The group that claimed responsibility for the hack leaked on Thursday what it said was the company’s full source code. “ASSETS LEFT IN NOBITEX ARE NOW ENTIRELY OUT IN THE OPEN,” the group wrote on its Telegram account.
The stolen funds were transferred to addresses bearing messages that criticized Iran’s Islamic Revolutionary Guard Corps, Blockchain analytics firm Elliptic wrote in a blog post. It said the attack likely was not financially motivated, as the wallets the hackers had poured the money into “effectively burned the funds in order to send Nobitex a political message.”
The hacker group, Gonjeshke Darande — “Predatory Sparrow” in Persian — accused Nobitex of having helped Iran’s government to evade Western sanctions over the country’s rapidly advancing nuclear program and to transfer money to proxy terror groups, in a post on X claiming the attack.
“The Nobitex exchange is at the heart of the regime’s efforts to finance terror worldwide, as well as being the regime’s favorite sanctions violation tool. Nobitex doesn’t even pretend to abide by sanctions. In fact, it publicly instructs users on how to use its infrastructure to bypass sanctions,” Gonjeshke Darande said in a post on X.
“Bypassing sanctions doesn’t pay,” Gonjeshke Darande added in a separate post, attaching screenshots purportedly showing seized crypto funds worth tens of millions of dollars.
Nobitex appeared to have confirmed the attack. Its app and website were down as it assessed “unauthorized access” to its systems, it said in a post on X.
The theft spanned a range of cryptocurrencies, including Bitcoin, Ethereum, Dogecoin, and more, said head of national security intelligence at Chainalysis Andrew Fierman. The breach is “particularly significant given the comparatively modest size of Iran’s cryptocurrency market,” he added.
The hack appears to be motivated by escalating tensions in the Israel-Iran conflict, which broke out last week when Israel struck Iran’s nuclear and military sites, drawing barrages of ballistic missiles from Tehran, largely at Israeli population centers. The group also said it had destroyed data in a cyberattack against Iran’s state-controlled Bank Sepah on Tuesday.
Elliptic said that relatives of Iran’s Supreme Leader Ali Khamenei were linked to the exchange and that sanctioned Revolutionary Guard operatives had used Nobitex.
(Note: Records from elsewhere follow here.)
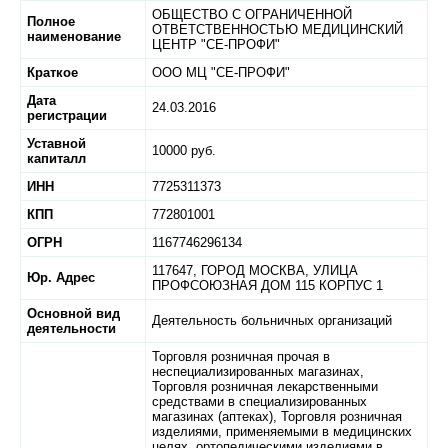
ОБЩЕСТВО С ОГРАНИЧЕННОЙ
Полное
ОТВЕТСТВЕННОСТЬЮ МЕДИЦИНСКИЙ
наименование
ЦЕНТР "СЕ-ПРОФИ"
Краткое
ООО МЦ "СЕ-ПРОФИ"
Дата
24.03.2016
регистрации
Уставной
10000 руб.
капиталл
ИНН
7725311373
КПП
772801001
ОГРН
1167746296134
117647,
ГОРОД МОСКВА,
УЛИЦА
Юр. Адрес
ПРОФСОЮЗНАЯ ДОМ 115 КОРПУС 1
Основной вид
Деятельность больничных организаций
деятельности
Торговля розничная прочая в
неспециализированных магазинах,
Торговля розничная лекарственными
средствами в специализированных
магазинах (аптеках), Торговля розничная
изделиями, применяемыми в медицинских
целях, ортопедическими изделиями в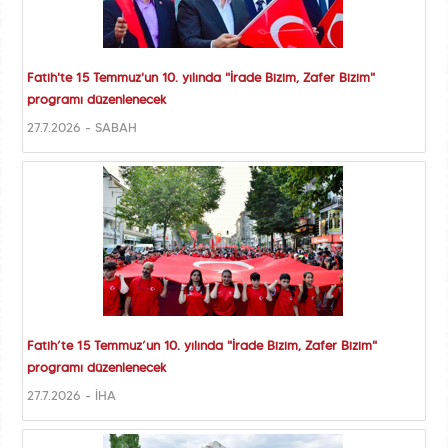
Fatih'te 15 Temmuz'un 10. yılında "İrade Bizim, Zafer Bizim"
programı düzenlenecek
27.7.2026 - SABAH
Fatih’te 15 Temmuz’un 10. yılında "İrade Bizim, Zafer Bizim"
programı düzenlenecek
27.7.2026 - İHA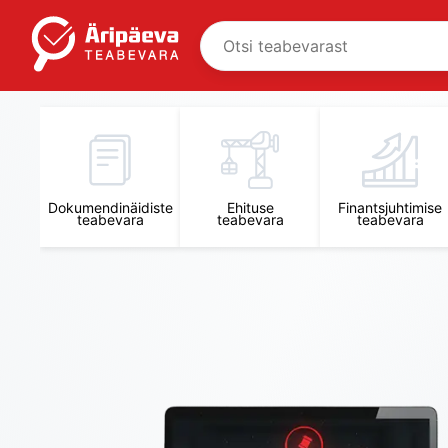
Äripäeva Teabevara ja Nõuandekeskus
Dokumendinäidiste
Ehituse
Finantsjuhtimise
teabevara
teabevara
teabevara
It shared evidence that the exchange had sent and received funds from cryptocurrency wallets controlled by Iranian allies, including Yemen’s Houthis and Hamas.
US senators Elizabeth Warren and Angus King last year raised concerns about Iran’s use of cryptocurrencies to evade sanctions.
Gonjeshke Darande has previously claimed responsibility for other high-level cyberattacks against Iran, including a 2021 operation that paralyzed gas stations and a 2022 effort against a steel mill that sparked a large fire.
In recent years, Iran has seen a series of cyberattacks on its filling stations, railway system, and industries. Surveillance cameras in government buildings, including prisons, have also been hacked in the past.
The country disconnected much of its government infrastructure from the internet after the Stuxnet computer virus — widely believed to be a joint US-Israeli creation — disrupted thousands of Iranian centrifuges in the country’s nuclear sites in the late 2000s.
Iran, long sanctioned by the West over its nuclear program, faces difficulties in getting up-to-date hardware and software, often relying on Chinese-manufactured electronics or older systems no longer being patched by manufacturers, making them easier for a potential hacker to target. Pirated versions of Windows and other software are common across Iran.